> **Exercise prompt**: Every line from the one containing "[CONTACT US] (441, 2073)" to the end of the records below must be copied exactly, and no pictures may be included.

> **Collected data entries**:
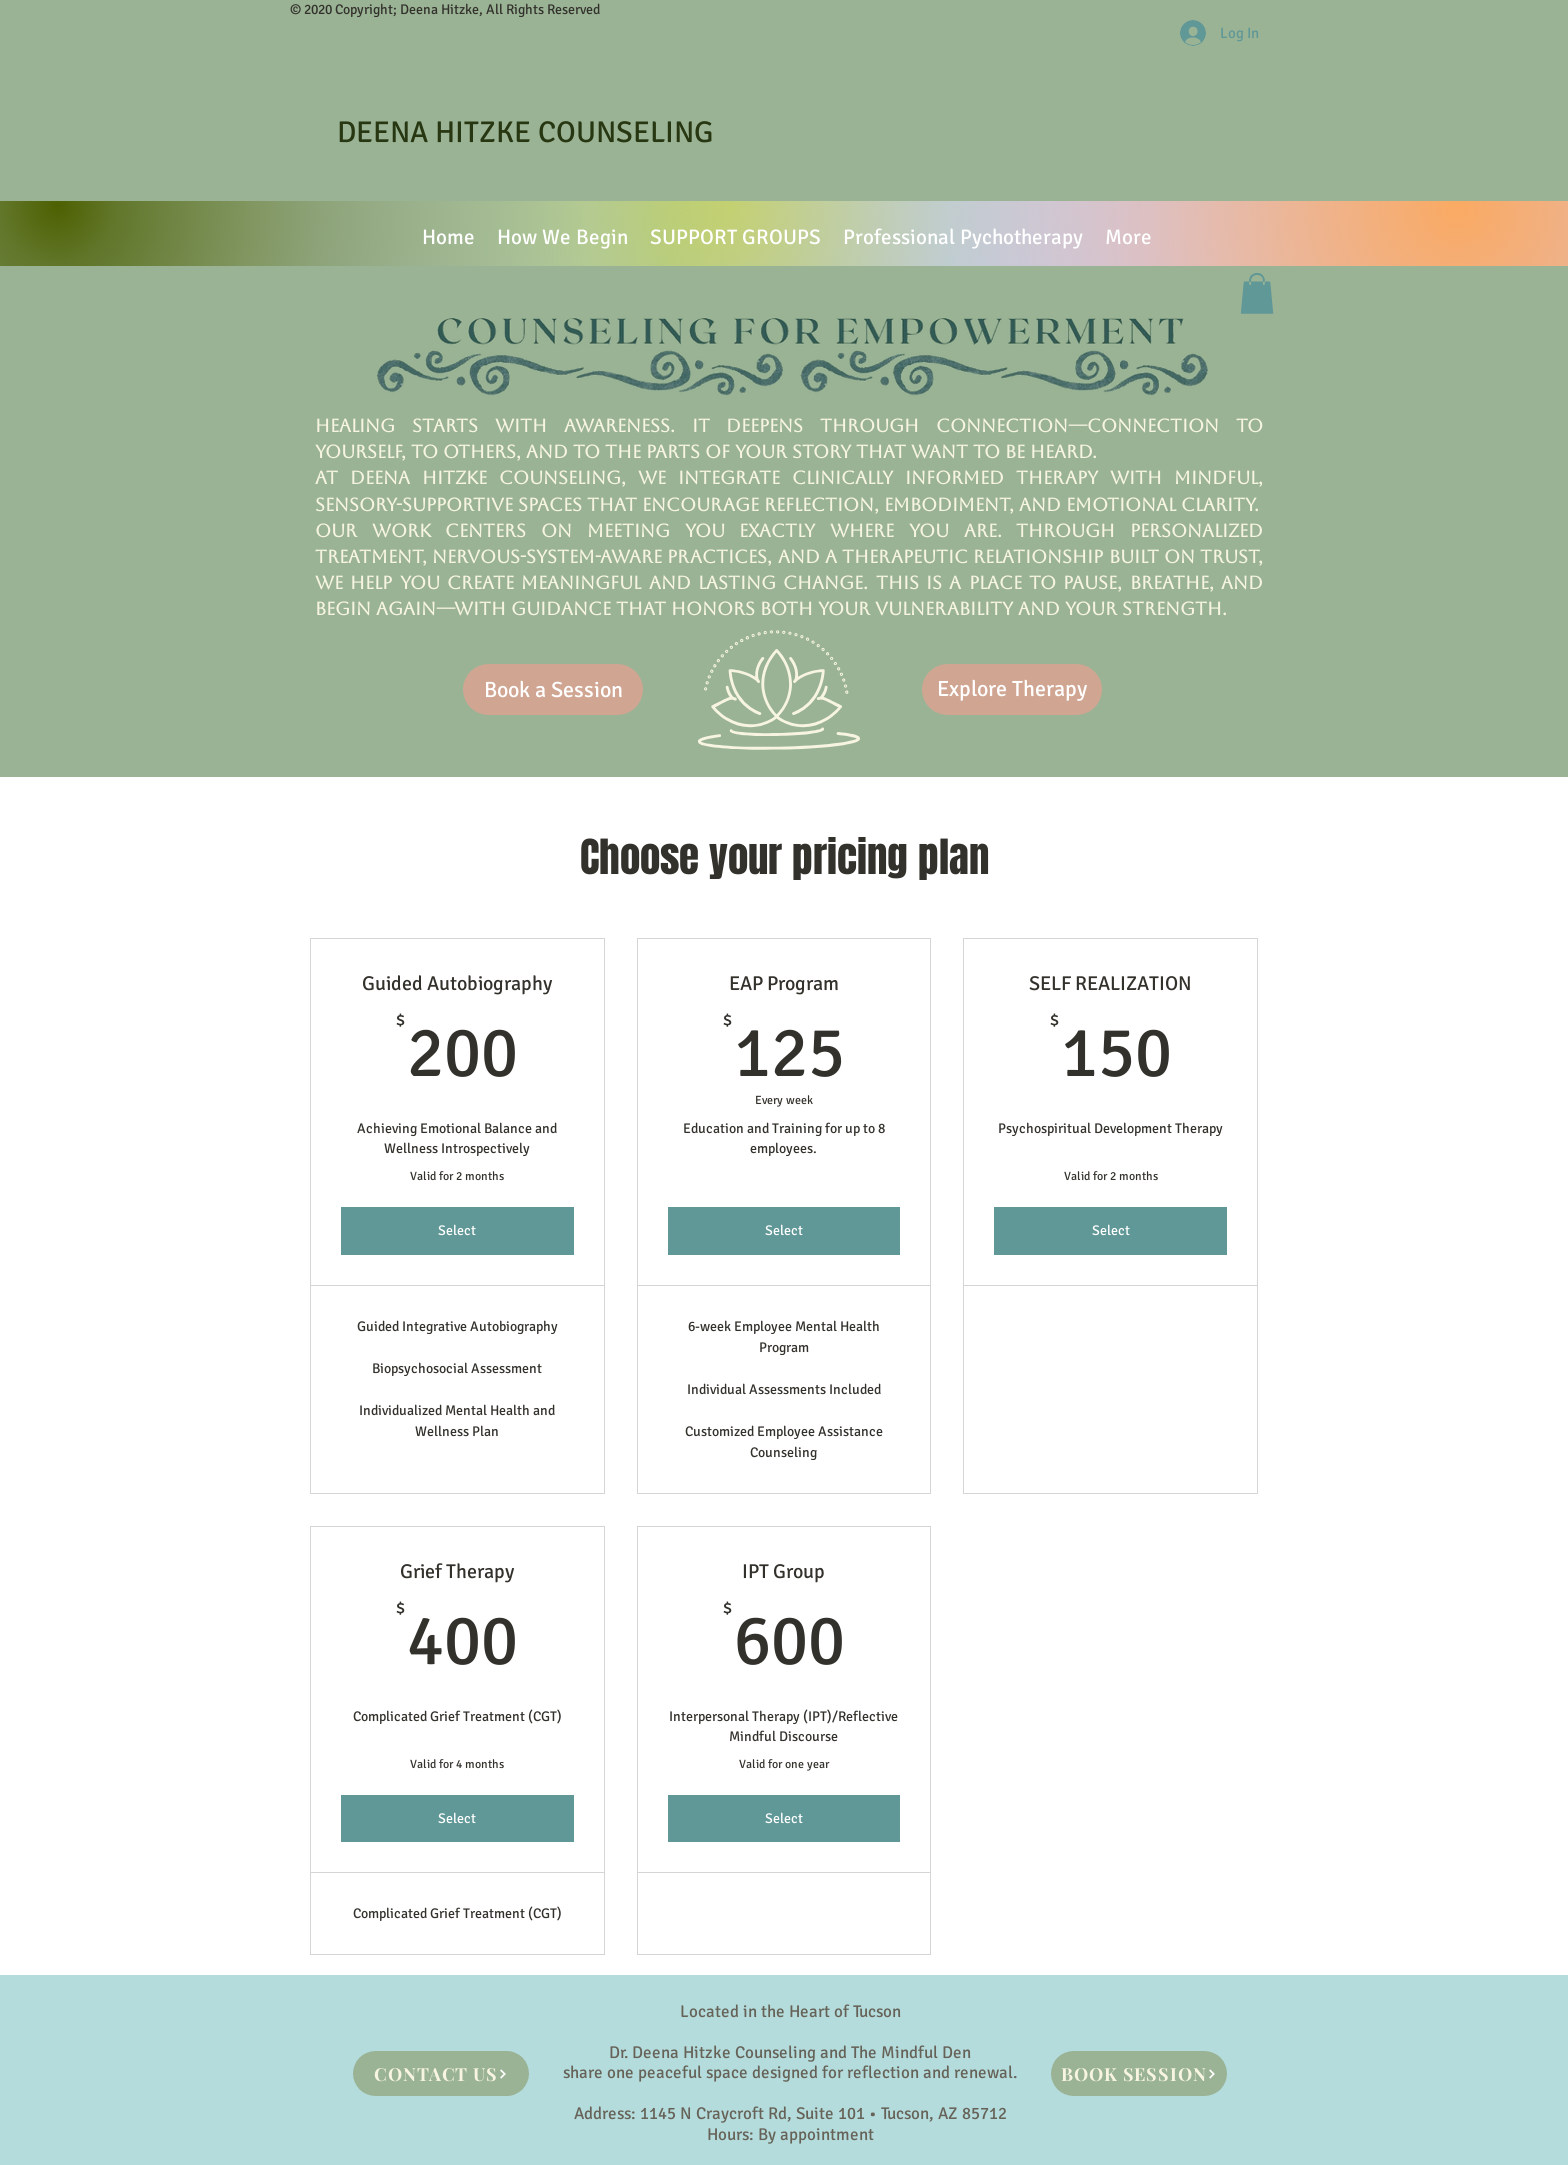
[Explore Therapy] (1012, 689)
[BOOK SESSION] (1139, 2073)
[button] (1257, 293)
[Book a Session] (553, 689)
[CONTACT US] (441, 2073)
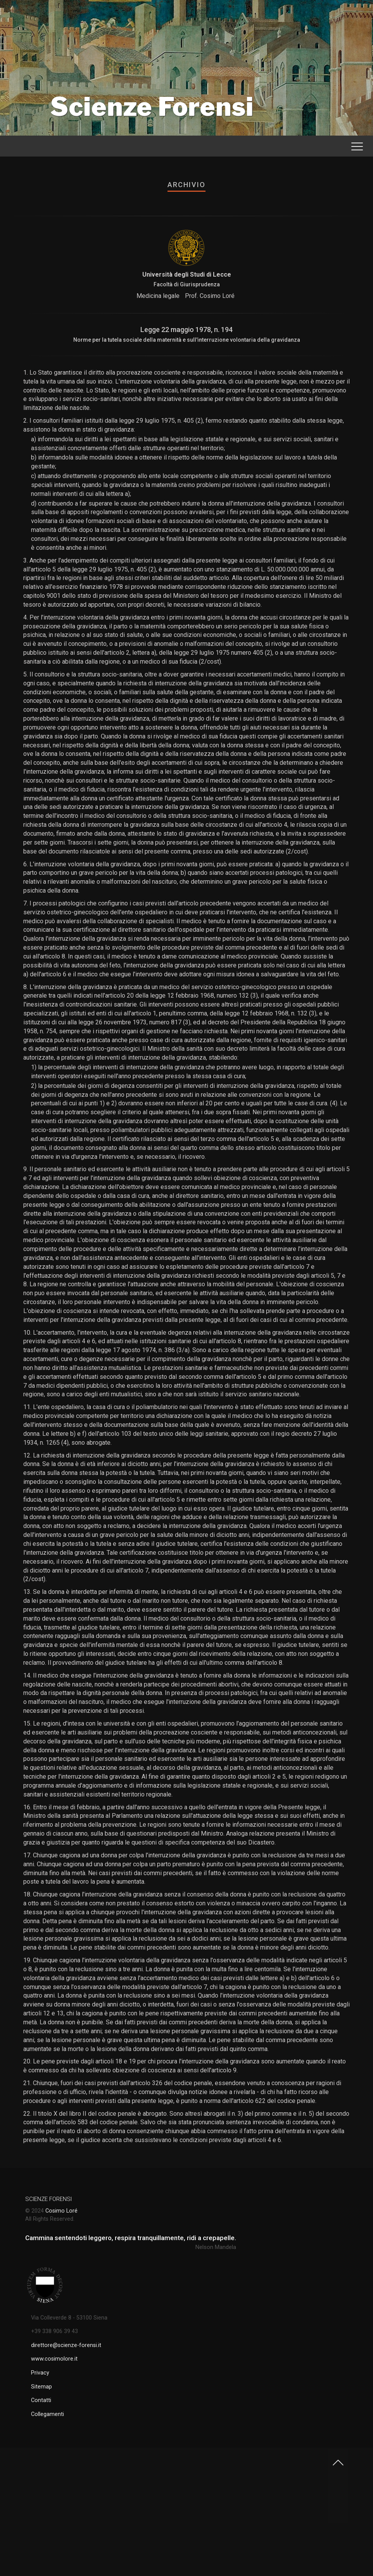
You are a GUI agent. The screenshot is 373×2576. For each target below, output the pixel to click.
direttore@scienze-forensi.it (66, 2345)
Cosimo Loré (61, 2211)
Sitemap (41, 2386)
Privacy (40, 2373)
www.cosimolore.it (54, 2359)
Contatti (41, 2400)
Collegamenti (47, 2414)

> **Your solution**:
[CONTACT US] (441, 2073)
You are a GUI agent. The screenshot is 373×2576. For each target below, output the pixel to click.
direttore@scienze-forensi.it (66, 2345)
Cosimo Loré (61, 2211)
Sitemap (41, 2386)
Privacy (40, 2373)
www.cosimolore.it (54, 2359)
Contatti (41, 2400)
Collegamenti (47, 2414)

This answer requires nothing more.